Вспомнились ему также слова одного раскольничьего старца, с которым он беседовал однажды в глуши новгородских лесов, где рубил сосну на скампавеи, по указу батюшки:
«Благодати Божией нет ныне ни в церквах, ни в попах, ни в таинствах, ни в чтении, ни в пении, ни в иконах и ни в какой вещи, – все взято на небо. Кто Бога боится, тот в церковь не ходит. Знаешь ли, чему подобен агнец вашего причастия? Разумей, что говорю: подобен псу мертву, поверженну на стогнах града. Как причастился, – только и житья тому человеку – умер бедный! Таково-то причастие ваше емко, что мышьяк аль сулема – во вся кости и мозги пробежит скоро, до самой души лукавой промчит – отдыхай-ка после в геенне огненной да в пекле горящем стони, яко Каин, необратный грешник!»
Слова эти, которые тогда казались царевичу пустыми, теперь приобрели вдруг страшную силу. Что, в самом деле, если мерзость запустения стала на месте святом – церковь от Христа отступила и Антихрист в ней царствует?
Но кто же Антихрист?
Тут начинался бред.
Образ отца двоился: как бы в мгновенном превращении оборотня, царевич видел два лица – одно доброе, милое, лицо родимого батюшки, другое – чуждое, страшное, как мертвая маска – лицо зверя. И всего страшнее было то, что не знал он, какое из этих двух лиц настоящее – отца или зверя? Отец ли становится зверем или зверь отцом? И такой ужас овладел им, что ему казалось, он сходит с ума.
В это время в застенках Преображенского приказа шел розыск.
На следующий день после объявления манифеста, 4-го февраля, поскакали курьеры в Петербург и Суздаль, с повелением привезти в Москву всех, на кого донес царевич.
В Петербурге схватили Александра Кикина, царевичева камердинера Ивана Афанасьева, учителя Никифора Вяземского и многих других.
Кикин, по дороге в Москву, пытался задушить себя кандалами, но ему помешали.
На допросе под пыткою он показал на князя Василия Долгорукого, как на главного советника Алексея.

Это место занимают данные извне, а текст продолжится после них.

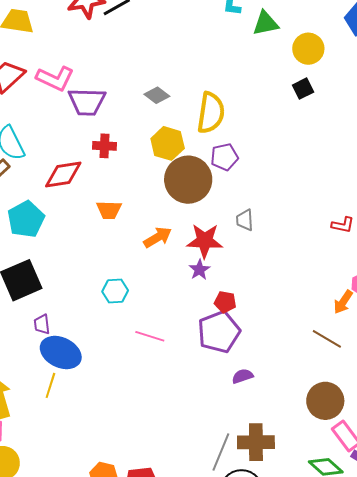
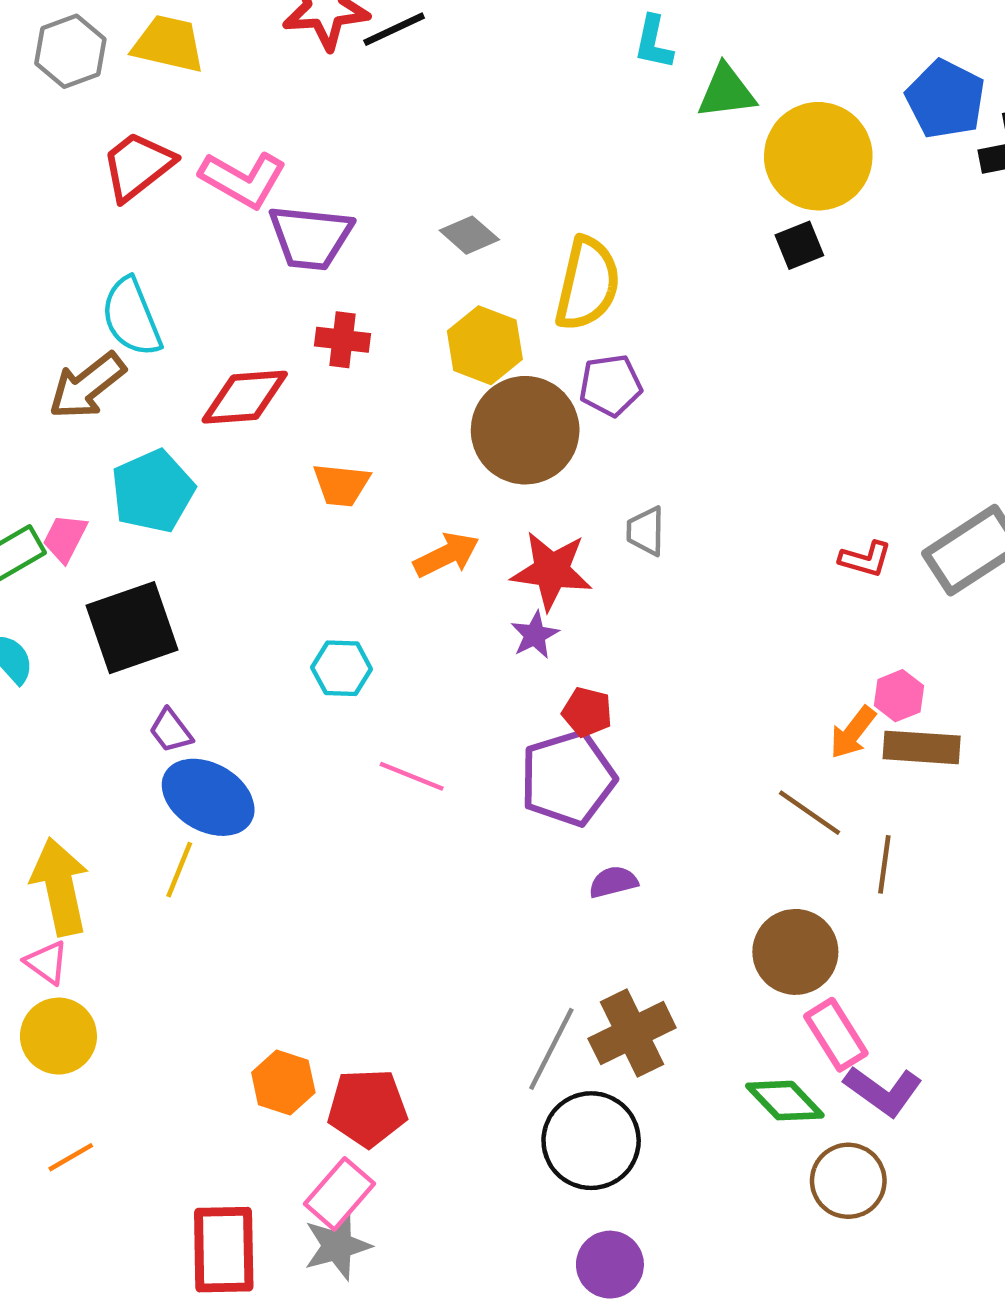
yellow circle: (308, 49) -> (818, 156), size x1.5
purple trapezoid: (42, 324) -> (171, 731), turned -35
brown cross: (256, 442) -> (632, 1033), turned -30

«Взят я из С.-Питербурха нечаянно, – рассказывал впоследствии сам князь Василий, – и повезен в Москву окован, от чего был в великой десперации[57] и беспамятстве, и привезен в Преображенское, и отдан под крепкий арест, и потом приведен на Генеральный двор пред царское величество, и был в том же страхе, видя, что слова, написанные на меня царевичем, приняты за великую противность».
За князя Василия заступился родственник его, князь Яков Долгорукий.
«Помилуй, государь, – писал он царю. – Да не снидем в старости нашей во гроб с именем рода злодеев, которое может не токмо отнять доброе имя, но и безвременно вервь живота пресечь. И паки вопию: помилуй, помилуй, премилосердый!»
Тень подозрения пала и на самого князя Якова. Кикин показал, что Долгорукий советовал царевичу не ездить к отцу в Копенгаген.
Петр не тронул старика, но пригрозил ему так, что князь Яков счел нужным напомнить царю свою прежнюю верную службу: «за что мне ныне в воздаяние обещана, как я слышу, лютая на коле смерть», заключал он с горечью.
Еще раз почувствовал Петр свое одиночество. Ежели и праведный князь Яков – изменник, то кому же верить?
Капитан-поручик Григорий Скорняков-Писарев привез в Москву из Суздаля бывшую царицу Авдотью, инокиню Елену. Она писала с дороги царю:
«Всемилостивейший государь!
В прошлых годах, а в котором, не помню, по обещанию своему, пострижена я в Суздальском Покровском монастыре в старицы, и наречено мне имя Елена. И по пострижении, в иноческом платье ходила с полгода; и не восхотя быть инокою, оставя монашество и скинув платье, жила в том монастыре скрытно, под видом иночества, мирянкою. И то мое скрытье объявилось чрез Григорья Писарева. И ныне я надеюсь на человеколюбные вашего величества щедроты. Припадая к ногам вашим, прошу милосердия, того моего преступления о прощении, чтоб мне безгодною смертью не умереть. А я обещаюся по-прежнему быть инокою и пребыть во иночестве до смерти своей и буду молить Бога за тебя, государя.